On August 9, 1976, Roselli's body parts were found stuffed in a 55-gallon steel drum by a fisherman, floating in water at Dumbfounding Bay near Miami.
Roselli and Giancana's murders were never solved.
Frank Sinatra was never called to testify about his questionable relationship with the Mafia.
Trafficante testified before the Committee but the tone of his testimony was noticeably vague and evasive.
Maier writes, "After the death of Giancana and Roselli, Trafficante was often in the audience, as Giancana had been in the old days."
Trafficante, age 72, died of heart failure in Houston Texas on March 17, 1987
Fidel Castro's legacy ran its course. He outlived Eisenhower, JFK, CIA enemies, Mafia gangsters and other government officials involved with the plot to murder him with spy weapons. Castro remained in power in Cuba for decades. At age 90, on November 25, 2016, Fidel Castro, died peacefully at home.
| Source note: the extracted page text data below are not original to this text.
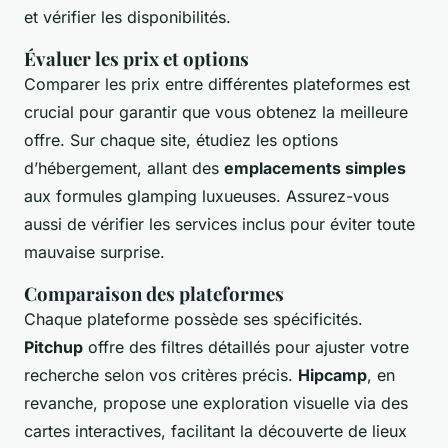
et vérifier les disponibilités.
Évaluer les prix et options
Comparer les prix entre différentes plateformes est
crucial pour garantir que vous obtenez la meilleure
offre. Sur chaque site, étudiez les options
d’hébergement, allant des
emplacements simples
aux formules glamping luxueuses. Assurez-vous
aussi de vérifier les services inclus pour éviter toute
mauvaise surprise.
Comparaison des plateformes
Chaque plateforme possède ses spécificités.
Pitchup
offre des filtres détaillés pour ajuster votre
recherche selon vos critères précis.
Hipcamp
, en
revanche, propose une exploration visuelle via des
cartes interactives, facilitant la découverte de lieux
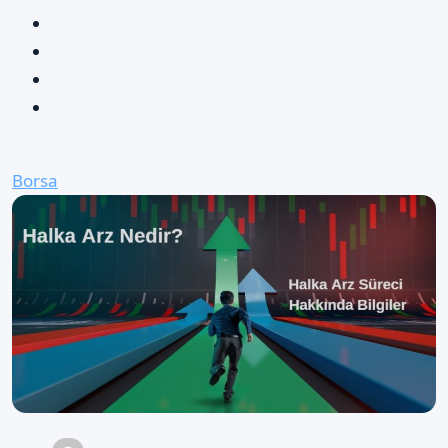
Borsa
There was no exploding cigars or poison on Castro's nightstand.
Mafia Spies reads like a fictional thriller. Yet in all its splendid, sinister glory, and incredible details it's all true. Maier wrote a thoroughly researched book which turns back the time to examine the insidious connections between gangsters, world famous entertainers, politicians, sexy women with deadly secrets buried in their hearts, and CIA agents who conspired with underworld killers to assassinate Fidel Castro numerous times but failed.